United Statesv.Poplawski

United States Court of Appeals, Eighth CircuitJan 26, 1995
46 F.3d 42 (8th Cir. 1995)

No. 94-1985.

Submitted September 13, 1994.

Decided January 26, 1995.

T. Patrick Deaton, Springfield, MO (argued), for appellant.

Cynthia Jean Hyde, Springfield, MO (Stephen L. Hill, Jr. and Cynthia J. Hyde, appear on the brief), for appellee.

Appeal from the United States District Court for the Western District of Missouri.

Before MAGILL, Circuit Judge, BRIGHT, Senior Circuit Judge, and LOKEN, Circuit Judge.


Michael Eugene Poplawski pleaded guilty to conspiracy to manufacture and distribute methamphetamine. He appeals his seventy-month sentence, arguing that the district court improperly denied an acceptance-of-responsibility reduction because of unrelated criminal conduct — continued drug use — while Poplawski was free on bond awaiting sentencing. Concluding that this is conduct related to his offense of conviction, we affirm.

The HONORABLE RUSSELL G. CLARK, Senior United States District Judge for the Western District of Missouri.

In February 1993, Poplawski admitted that he had cooked methamphetamine, took police officers to an apartment where he stored supplies for this illegal activity, described his method of manufacture, and assisted in an undercover purchase. However, he did not reform. In August, police returned to Poplawski's house, received his consent to search, and discovered drug paraphernalia, a small quantity of methamphetamine, and supplies for methamphetamine manufacture. Poplawski was then indicted on three drug counts and eventually pleaded guilty to the conspiracy count in exchange for the government's agreement to recommend that he receive a three-level reduction for acceptance of responsibility. See U.S.S.G. § 3E1.1.

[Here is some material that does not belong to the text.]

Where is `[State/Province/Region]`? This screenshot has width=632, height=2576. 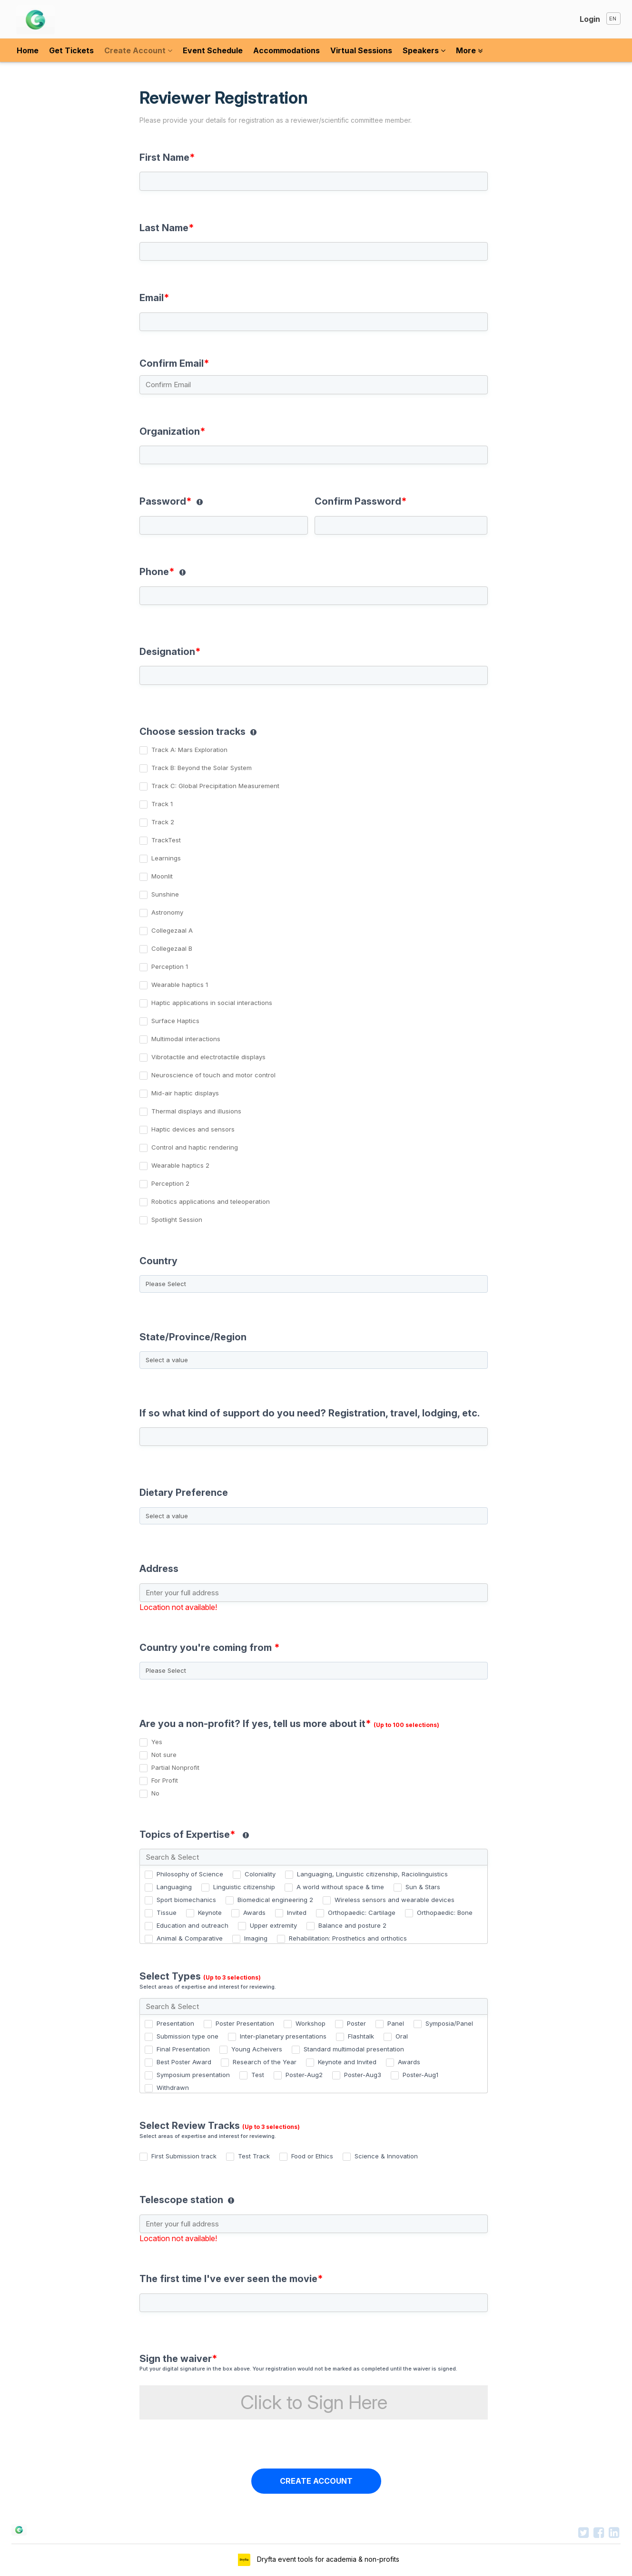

While released on bond, Poplawski tested positive for amphetamine in November 1993 and for amphetamine, methamphetamine, and marijuana in February 1994. After the second test, the court revoked his bond and ordered detention. The presentence report noted this illegal drug use while on bond and did not recommend a reduction for acceptance of responsibility. Poplawski objected, arguing that he had pleaded guilty and cooperated with law enforcement officers. The government recommended that he not receive an acceptance-of-responsibility reduction because he had manufactured, sold, and used methamphetamine while on bond awaiting sentencing. The district court denied the reduction on the ground that Poplawski had twice tested positive for drug use while released on bond. That ruling is the sole issue on appeal.

The Guidelines declare that one factor relevant to acceptance of responsibility is the defendant's "voluntary termination or withdrawal from criminal conduct or associations." U.S.S.G. § 3E1.1, comment. (n. 1(b)). However, the Guidelines do not state whether the sentencing court may consider continuing, unrelated criminal conduct. Relying on United States v. Morrison, 983 F.2d 730, 733-35 (6th Cir. 1993), Poplawski argues that his continued drug use was unrelated to his offense of conviction and therefore does not justify denial of an acceptance-of-responsibility reduction. On the other hand, the government urges us to reject Morrison, like the four circuits that have denied acceptance of responsibility for a financial crime based upon the defendant's unrelated drug use while free on bond awaiting sentencing. See United States v. McDonald, 22 F.3d 139, 142-44 (7th Cir. 1994), and cases cited.

We need not resolve the unrelated conduct issue in this case. As Morrison itself recognized, continued use of a drug is related to the offense of conspiring to manufacture and distribute that drug. See 983 F.2d at 734. A defendant's related criminal conduct while free on bond awaiting disposition of the case may be considered in determining acceptance of responsibility. See United States v. Wivell, 893 F.2d 156, 159 (8th Cir. 1990). We acknowledge that Poplawski's guilty plea and cooperation with law enforcement officers are evidence of acceptance of responsibility. But given the great deference we must accord the district court's determination of this issue, see § 3E1.1, comment. (n. 5), we cannot conclude that its denial of the reduction was clearly erroneous, the standard of review in this circuit. See United States v. Furlow, 980 F.2d 476 (8th Cir. 1992) (en banc), cert. denied, ___ U.S. ___, 113 S.Ct. 2353, 124 L.Ed.2d 261 (1993).

The judgment of the district court is affirmed.